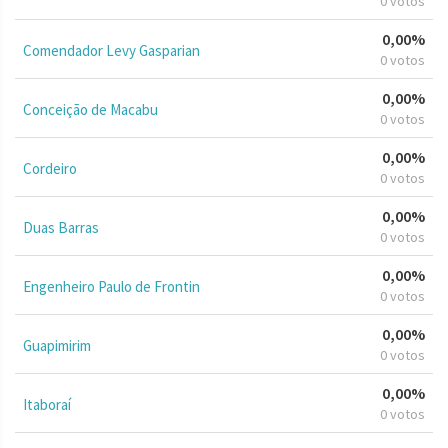
0 votos
0,00%
Comendador Levy Gasparian
0 votos
0,00%
Conceição de Macabu
0 votos
0,00%
Cordeiro
0 votos
0,00%
Duas Barras
0 votos
0,00%
Engenheiro Paulo de Frontin
0 votos
0,00%
Guapimirim
0 votos
0,00%
Itaboraí
0 votos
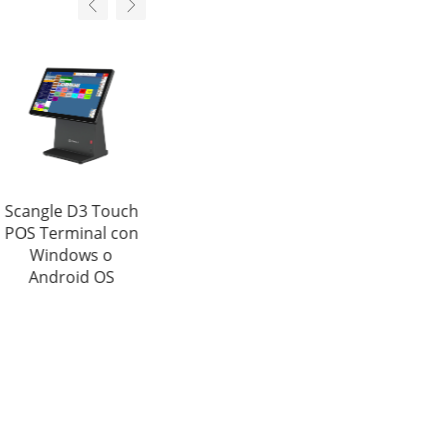
Scangle D3 Touch
Impresora térmica
Scangle K5 Touch
POS Terminal con
de recepción POS
Kiosk POS Systems
Windows o
80MM
syst ème de Point
Android OS
de vente con
80mm Thermal
Printer/2D Barcode
scanner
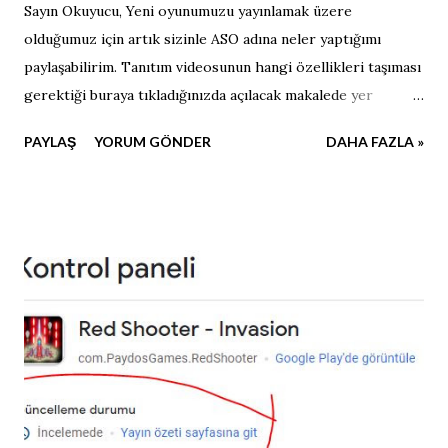
Sayın Okuyucu, Yeni oyunumuzu yayınlamak üzere
olduğumuz için artık sizinle ASO adına neler yaptığımı
paylaşabilirim. Tanıtım videosunun hangi özellikleri taşıması
gerektiği buraya tıkladığınızda açılacak makalede yer
almaktadır. Potansiyel kullanıcıya oyunu tanıtabilecek, kısa,
PAYLAŞ
YORUM GÖNDER
DAHA FAZLA »
sade, direk konuya giren, oynanış odaklı bir tanıtım videosu
oldu. Videoyu izleyerek bir de siz karar verin. Sonraki
makalelerde tasarladığım ikon ve tanıtım görsellerini de
paylaşacağım. Kaçırmamak için takipte kalın.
....
Task statement
Scan the records for the word "için". Copy each line where it turns up.

Task output
olduğumuz için artık sizinle ASO adına neler yaptığımı
paylaşacağım. Kaçırmamak için takipte kalın.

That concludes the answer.